** Opening TASK DATA block **

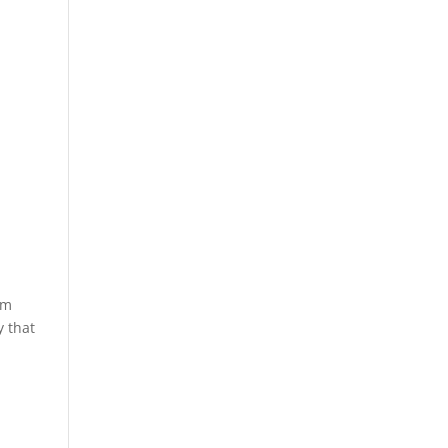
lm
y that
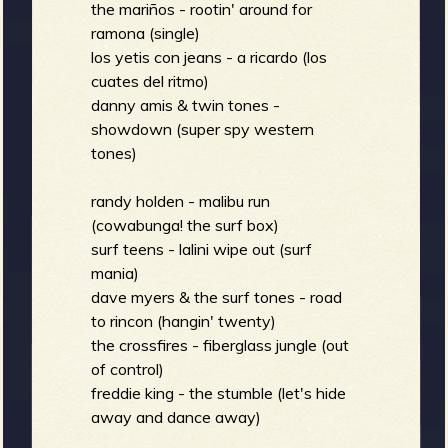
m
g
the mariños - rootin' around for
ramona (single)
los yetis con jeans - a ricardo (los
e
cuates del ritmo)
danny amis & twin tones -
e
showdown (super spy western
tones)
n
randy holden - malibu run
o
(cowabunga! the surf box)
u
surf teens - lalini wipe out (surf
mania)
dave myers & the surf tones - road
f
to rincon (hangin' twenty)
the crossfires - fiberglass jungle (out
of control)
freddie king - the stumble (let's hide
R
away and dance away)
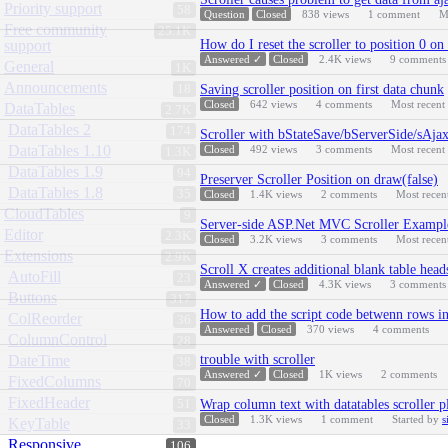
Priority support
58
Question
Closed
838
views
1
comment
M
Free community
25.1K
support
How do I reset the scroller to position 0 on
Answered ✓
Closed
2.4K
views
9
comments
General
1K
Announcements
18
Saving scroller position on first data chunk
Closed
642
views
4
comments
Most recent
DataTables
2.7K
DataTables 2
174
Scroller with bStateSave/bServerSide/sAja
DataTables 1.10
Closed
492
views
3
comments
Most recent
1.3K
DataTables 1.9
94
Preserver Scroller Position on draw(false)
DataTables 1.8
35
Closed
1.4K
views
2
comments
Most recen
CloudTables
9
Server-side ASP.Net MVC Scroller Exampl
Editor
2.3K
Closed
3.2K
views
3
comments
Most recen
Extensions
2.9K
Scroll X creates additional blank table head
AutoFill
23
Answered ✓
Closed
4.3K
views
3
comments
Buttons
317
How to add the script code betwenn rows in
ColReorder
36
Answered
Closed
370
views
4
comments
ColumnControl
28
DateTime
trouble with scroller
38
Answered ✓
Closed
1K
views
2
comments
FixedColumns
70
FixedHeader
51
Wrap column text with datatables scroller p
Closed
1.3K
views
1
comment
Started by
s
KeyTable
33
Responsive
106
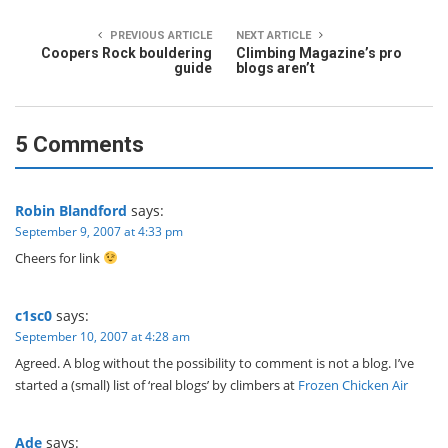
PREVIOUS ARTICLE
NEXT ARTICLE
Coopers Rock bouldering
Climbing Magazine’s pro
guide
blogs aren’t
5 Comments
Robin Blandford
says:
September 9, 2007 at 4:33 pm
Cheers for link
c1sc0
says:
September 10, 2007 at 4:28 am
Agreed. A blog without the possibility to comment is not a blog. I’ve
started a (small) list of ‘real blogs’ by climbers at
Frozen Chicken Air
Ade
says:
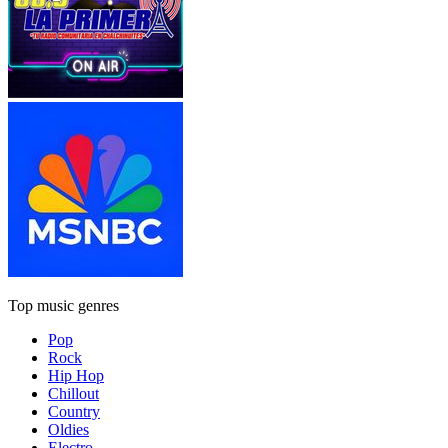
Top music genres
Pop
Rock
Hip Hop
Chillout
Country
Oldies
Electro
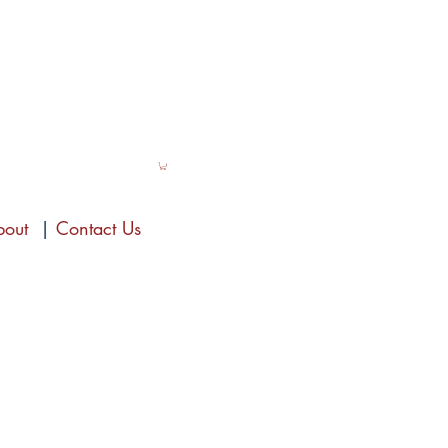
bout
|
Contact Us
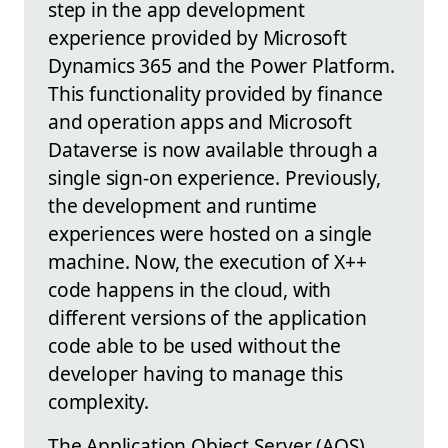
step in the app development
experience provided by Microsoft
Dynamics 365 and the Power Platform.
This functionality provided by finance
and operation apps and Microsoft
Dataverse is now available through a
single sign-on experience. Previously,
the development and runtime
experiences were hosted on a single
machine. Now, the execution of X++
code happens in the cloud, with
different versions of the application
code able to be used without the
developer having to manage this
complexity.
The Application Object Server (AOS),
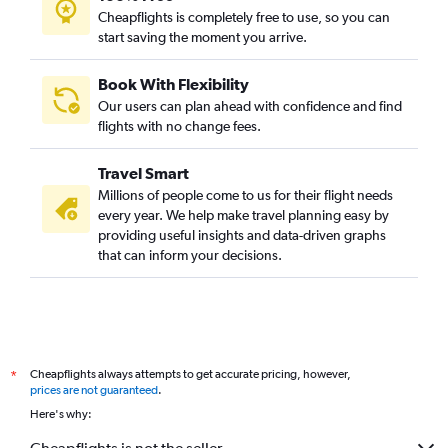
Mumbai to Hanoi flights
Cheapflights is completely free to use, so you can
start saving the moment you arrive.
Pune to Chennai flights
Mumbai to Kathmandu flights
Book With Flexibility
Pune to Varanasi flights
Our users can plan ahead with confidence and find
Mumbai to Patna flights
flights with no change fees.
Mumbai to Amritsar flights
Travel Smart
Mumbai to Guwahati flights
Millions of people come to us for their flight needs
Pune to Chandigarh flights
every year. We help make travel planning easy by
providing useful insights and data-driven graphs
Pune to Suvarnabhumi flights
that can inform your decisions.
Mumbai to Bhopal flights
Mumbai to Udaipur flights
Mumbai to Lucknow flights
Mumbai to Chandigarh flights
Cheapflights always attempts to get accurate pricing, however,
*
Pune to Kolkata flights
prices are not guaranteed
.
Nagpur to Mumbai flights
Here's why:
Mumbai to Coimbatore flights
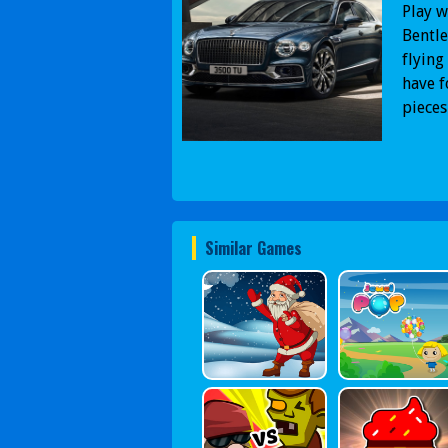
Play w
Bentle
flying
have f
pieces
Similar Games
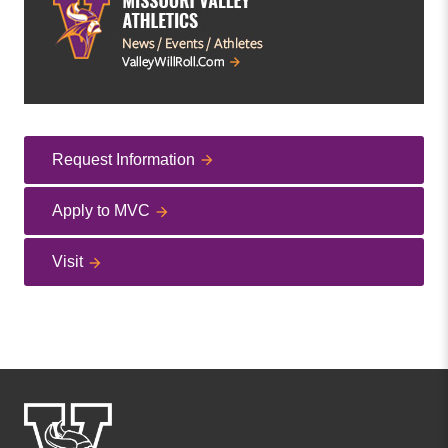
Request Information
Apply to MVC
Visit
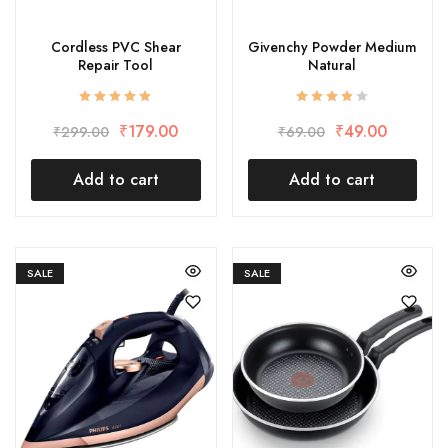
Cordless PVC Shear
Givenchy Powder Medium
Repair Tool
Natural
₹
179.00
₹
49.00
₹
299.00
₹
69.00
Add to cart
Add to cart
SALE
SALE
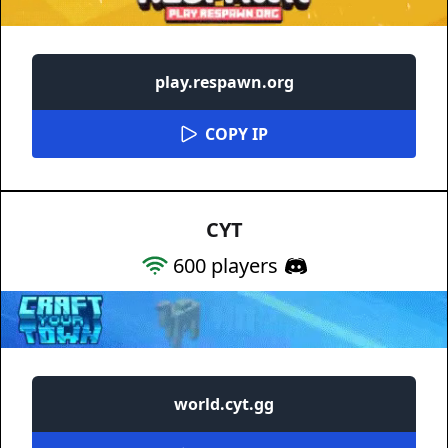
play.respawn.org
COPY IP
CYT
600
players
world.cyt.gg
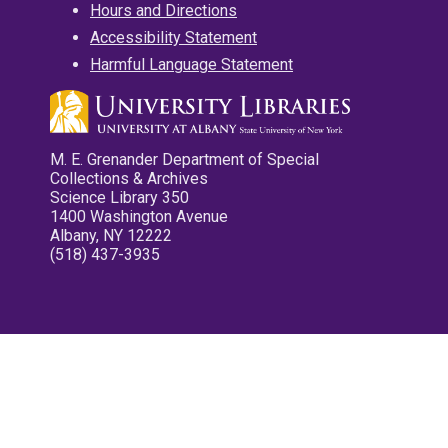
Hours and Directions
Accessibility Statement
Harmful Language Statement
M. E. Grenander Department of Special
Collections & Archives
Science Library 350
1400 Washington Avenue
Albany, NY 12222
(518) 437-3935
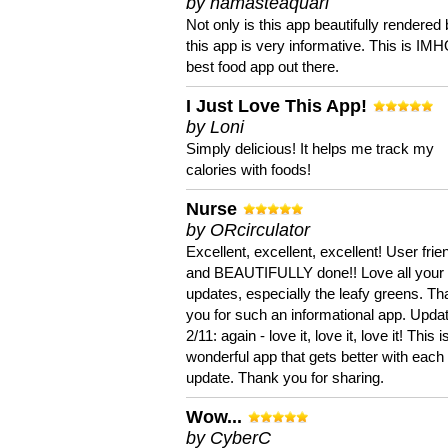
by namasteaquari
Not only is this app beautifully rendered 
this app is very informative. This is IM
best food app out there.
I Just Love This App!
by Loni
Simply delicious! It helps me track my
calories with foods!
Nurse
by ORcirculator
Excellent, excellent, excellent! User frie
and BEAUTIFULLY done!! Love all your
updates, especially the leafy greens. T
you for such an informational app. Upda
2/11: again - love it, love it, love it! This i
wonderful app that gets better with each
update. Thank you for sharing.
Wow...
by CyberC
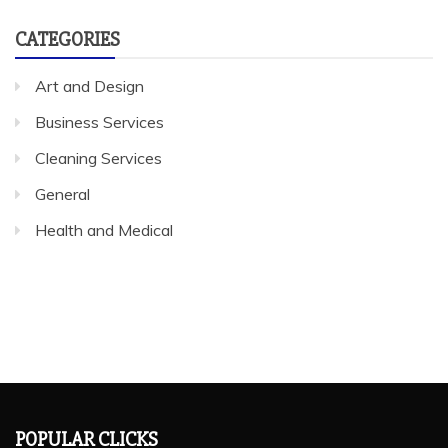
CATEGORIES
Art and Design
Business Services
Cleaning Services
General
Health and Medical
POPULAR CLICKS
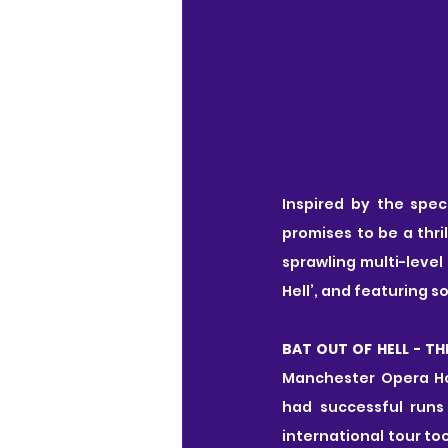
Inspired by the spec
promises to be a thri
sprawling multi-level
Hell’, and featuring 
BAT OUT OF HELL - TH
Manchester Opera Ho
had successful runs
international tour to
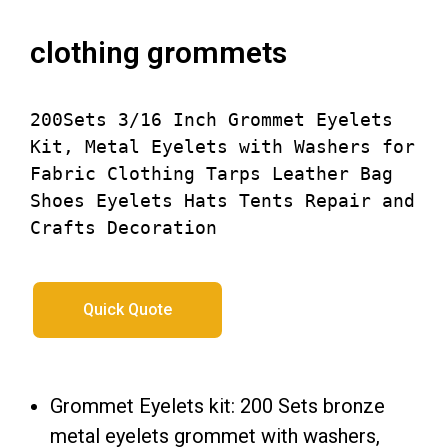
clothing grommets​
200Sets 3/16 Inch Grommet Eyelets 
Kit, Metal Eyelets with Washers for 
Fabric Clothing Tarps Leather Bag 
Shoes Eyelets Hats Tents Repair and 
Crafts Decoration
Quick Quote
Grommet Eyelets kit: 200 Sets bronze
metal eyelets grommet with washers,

** Closing TASK DATA block **

_EXERCISE DESCRIPTION_: Pictures aside, the material must be written out word for word.

_SOLUTION FOR THIS TASK_:
lm
y that
m
g
the mariños - rootin' around for
ramona (single)
los yetis con jeans - a ricardo (los
e
cuates del ritmo)
danny amis & twin tones -
e
showdown (super spy western
tones)
n
randy holden - malibu run
o
(cowabunga! the surf box)
u
surf teens - lalini wipe out (surf
mania)
dave myers & the surf tones - road
f
to rincon (hangin' twenty)
the crossfires - fiberglass jungle (out
of control)
freddie king - the stumble (let's hide
R
away and dance away)
Priority support
58
Question
Closed
838
views
1
comment
M
Free community
25.1K
support
How do I reset the scroller to position 0 on
Answered ✓
Closed
2.4K
views
9
comments
General
1K
Announcements
18
Saving scroller position on first data chunk
Closed
642
views
4
comments
Most recent
DataTables
2.7K
DataTables 2
174
Scroller with bStateSave/bServerSide/sAja
DataTables 1.10
Closed
492
views
3
comments
Most recent
1.3K
DataTables 1.9
94
Preserver Scroller Position on draw(false)
DataTables 1.8
35
Closed
1.4K
views
2
comments
Most recen
CloudTables
9
Server-side ASP.Net MVC Scroller Exampl
Editor
2.3K
Closed
3.2K
views
3
comments
Most recen
Extensions
2.9K
Scroll X creates additional blank table head
AutoFill
23
Answered ✓
Closed
4.3K
views
3
comments
Buttons
317
How to add the script code betwenn rows in
ColReorder
36
Answered
Closed
370
views
4
comments
ColumnControl
28
DateTime
trouble with scroller
38
Answered ✓
Closed
1K
views
2
comments
FixedColumns
70
FixedHeader
51
Wrap column text with datatables scroller p
Closed
1.3K
views
1
comment
Started by
s
KeyTable
33
Responsive
106
PREVIOUS ARTICLE
NEXT ARTICLE
Coopers Rock bouldering
Climbing Magazine’s pro
guide
blogs aren’t
5 Comments
Robin Blandford
says:
September 9, 2007 at 4:33 pm
Cheers for link
c1sc0
says:
September 10, 2007 at 4:28 am
Agreed. A blog without the possibility to comment is not a blog. I’ve
started a (small) list of ‘real blogs’ by climbers at
Frozen Chicken Air
Ade
says:
Top music genres
Pop
Rock
Hip Hop
Chillout
Country
Oldies
Electro
bout
|
Contact Us
step in the app development
experience provided by Microsoft
Dynamics 365 and the Power Platform.
This functionality provided by finance
and operation apps and Microsoft
Dataverse is now available through a
single sign-on experience. Previously,
the development and runtime
experiences were hosted on a single
machine. Now, the execution of X++
code happens in the cloud, with
different versions of the application
code able to be used without the
developer having to manage this
complexity.
The Application Object Server (AOS),
Mumbai to Hanoi flights
Cheapflights is completely free to use, so you can
start saving the moment you arrive.
Pune to Chennai flights
Mumbai to Kathmandu flights
Book With Flexibility
Pune to Varanasi flights
Our users can plan ahead with confidence and find
Mumbai to Patna flights
flights with no change fees.
Mumbai to Amritsar flights
Travel Smart
Mumbai to Guwahati flights
Millions of people come to us for their flight needs
Pune to Chandigarh flights
every year. We help make travel planning easy by
providing useful insights and data-driven graphs
Pune to Suvarnabhumi flights
that can inform your decisions.
Mumbai to Bhopal flights
Mumbai to Udaipur flights
Mumbai to Lucknow flights
Mumbai to Chandigarh flights
Cheapflights always attempts to get accurate pricing, however,
*
Pune to Kolkata flights
prices are not guaranteed
.
Nagpur to Mumbai flights
Here's why:
Mumbai to Coimbatore flights
Play w
Bentle
flying
have f
pieces
Similar Games
Request Information
Apply to MVC
Visit
Cordless PVC Shear
Givenchy Powder Medium
Repair Tool
Natural
₹
179.00
₹
49.00
₹
299.00
₹
69.00
Add to cart
Add to cart
SALE
SALE
play.respawn.org
COPY IP
CYT
600
players
world.cyt.gg
Hours and Directions
Accessibility Statement
Harmful Language Statement
M. E. Grenander Department of Special
Collections & Archives
Science Library 350
1400 Washington Avenue
Albany, NY 12222
(518) 437-3935
by namasteaquari
Not only is this app beautifully rendered 
this app is very informative. This is IM
best food app out there.
I Just Love This App!
by Loni
Simply delicious! It helps me track my
calories with foods!
Nurse
by ORcirculator
Excellent, excellent, excellent! User frie
and BEAUTIFULLY done!! Love all your
updates, especially the leafy greens. T
you for such an informational app. Upda
2/11: again - love it, love it, love it! This i
wonderful app that gets better with each
update. Thank you for sharing.
Wow...
by CyberC
CATEGORIES
Art and Design
Business Services
Cleaning Services
General
Health and Medical
POPULAR CLICKS
Inspired by the spec
promises to be a thri
sprawling multi-level
Hell’, and featuring 
BAT OUT OF HELL - TH
Manchester Opera Ho
had successful runs
international tour to
clothing grommets​
200Sets 3/16 Inch Grommet Eyelets 
Kit, Metal Eyelets with Washers for 
Fabric Clothing Tarps Leather Bag 
Shoes Eyelets Hats Tents Repair and 
Crafts Decoration
Quick Quote
Grommet Eyelets kit: 200 Sets bronze
metal eyelets grommet with washers,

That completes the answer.